Published on 26/09/17 at 03:10pm

Axovant Sciences was set up with just one drug candidate in its portfolio, and a risky one, at that. The treatment had been bought from GSK for $5 million in 2014, despite failing several trials with the company but the biotech saw enough in the drug to take the gamble.

The treatment is intepirdine and the target was Alzheimer’s disease. Many regarded the biotech as taking a shot in the dark with the drug, after numerous companies had tried and failed to provide a therapy for the disease. In particular, both Pfizer and Lundbeck had failed with the same target, 5HT6.

Axovant, however, decided to take the shot and, unfortunately for themselves and patients, missed – wiping 70% off the value of the company, which amounts to $1.8 billion lost from its market cap.

The company revealed that intepirdine had missed all of its endpoints, barring one secondary endpoint of clinician-interview based impression of change plus caregiver interview.

“While we are deeply disappointed by these trial results, we also are saddened for the millions of patients and families impacted by Alzheimer's disease. However, we believe that the fight against Alzheimer's and other important areas of unmet need in neurology is too important to be derailed by this setback,” said David Hung, Chief Executive Officer of Axovant. “We are grateful to the investigators, patients and caregivers who participated in this important trial and supported us in this journey.”

It will be a chastening experience for Hung, who had joined the company only recently after successfully leading Medivation through to its eventual takeover by Pfizer for $14 billion.
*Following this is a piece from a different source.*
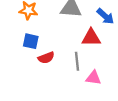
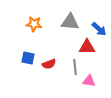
blue square: (31, 41) -> (28, 58), moved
On joining the company Hung had suggested that it was an opportunity to make up for a failure to bring through a treatment at Medivation but it now looks like that wait will continue.

The question remains on why the company chose to pursue the drug; the parent company of Axovant, Roivant, has made its name by picking up treatments left on the wayside by big pharma companies. In this case, the reasoning behind the decision was based on a glimmer of hope seen in previous clinical trial data to do with pairing the treatment with generic treatment, Aricept.

With that glimmer gone, the biotech will have to move onto another angle with the candidate, or risk having spent $5 million on a dud; the company has already moved onto pointing towards a Phase 2b study into interpirdine and nelotanserin for the treatment of dementia with Lewy bodies.